Marietta Intelligencer, January 20, 1855

Exaggerated reports respecting the prevalence of this disease in Marietta, have already gone abroad, and we therefore deem it proper to state the facts, which are briefly these:

There is a single family, and but a single one, in town, in which the disease exists, or in which a case has occurred.  In that family all who have had it have recovered, or are doing well.  It has been reported that two children belonging to this family, who were on Monday last at school in the new school house on the plain, where probably two hundred children attend daily, were on Tuesday taken down with the disease.  We learn, however, that the children were not sick on Tuesday, nor on Wednesday, nor on Thursday, and so far as we know, they are well yet.  Dr. Cotton, the physician of the Board of Health, assures us that these children could not have communicated the disease when they were last at school.
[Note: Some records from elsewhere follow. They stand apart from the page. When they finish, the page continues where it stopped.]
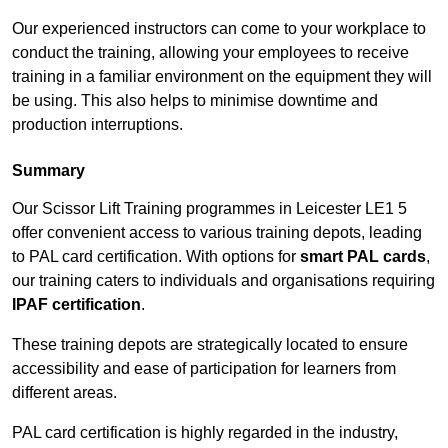
Our experienced instructors can come to your workplace to
conduct the training, allowing your employees to receive
training in a familiar environment on the equipment they will
be using. This also helps to minimise downtime and
production interruptions.
Summary
Our Scissor Lift Training programmes in Leicester LE1 5
offer convenient access to various training depots, leading
to PAL card certification. With options for
smart PAL cards
,
our training caters to individuals and organisations requiring
IPAF certification
.
These training depots are strategically located to ensure
accessibility and ease of participation for learners from
different areas.
PAL card certification is highly regarded in the industry,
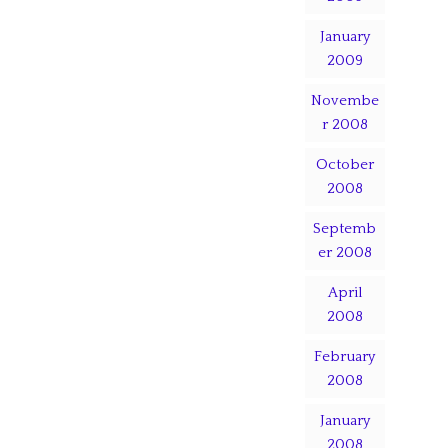
January
2009
Novembe
r 2008
October
2008
Septemb
er 2008
April
2008
February
2008
January
2008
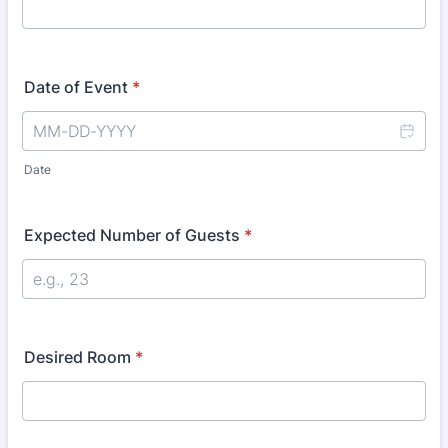
Date of Event
*
Date
Expected Number of Guests
*
Desired Room
*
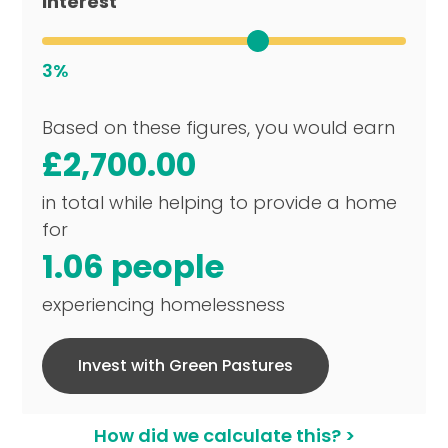
Interest
3%
Based on these figures, you would earn
£2,700.00
in total while helping to provide a home
for
1.06 people
experiencing homelessness
Invest with Green Pastures
How did we calculate this? >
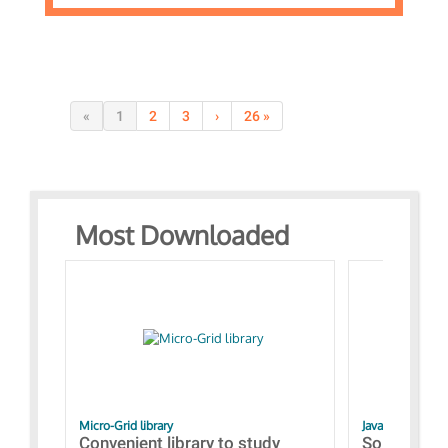
«
1
2
3
›
26 »
Most Downloaded
Micro-Grid library
JavaScript Exam
Convenient library to study
Some simpl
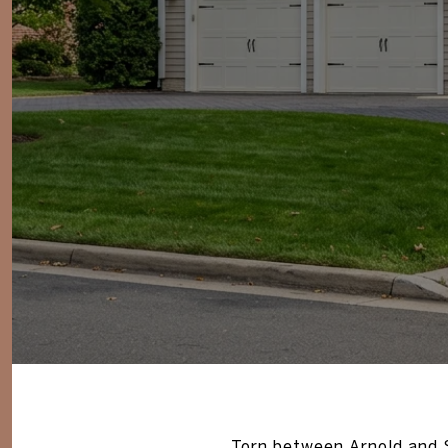
Torn between Arnold and S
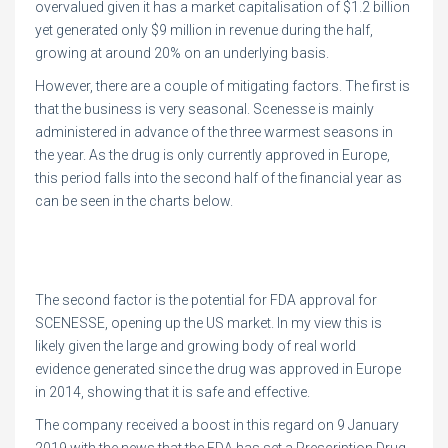
overvalued given it has a market capitalisation of $1.2 billion
yet generated only $9 million in revenue during the half,
growing at around 20% on an underlying basis.
However, there are a couple of mitigating factors. The first is
that the business is very seasonal. Scenesse is mainly
administered in advance of the three warmest seasons in
the year. As the drug is only currently approved in Europe,
this period falls into the second half of the financial year as
can be seen in the charts below.
The second factor is the potential for FDA approval for
SCENESSE, opening up the US market. In my view this is
likely given the large and growing body of real world
evidence generated since the drug was approved in Europe
in 2014, showing that it is safe and effective.
The company received a boost in this regard on 9 January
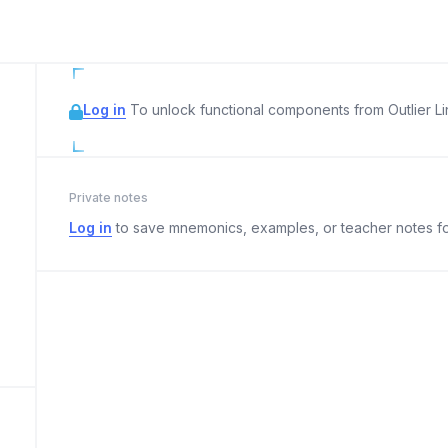
Log in
To unlock functional components from Outlier Lin
Private notes
Log in
to save mnemonics, examples, or teacher notes fo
It is undoubtedly true that several persons have been exposed to contagion by visiting in the sick family, before the nature of the disease was known, and of course every precaution should be taken to prevent it from spreading; but there is no occasion for the alarm that many feel, and by proper care there is reason to expect that no other families will be attacked.  Those who have been exposed should not go where they can communicate it to other families, until all danger is passed; and no child belonging to any family that has been exposed should be allowed to attend school, or visit or play with other children so long as there is a possibility of spreading the disease. Vaccination should also be promptly attended to, where it has been neglected.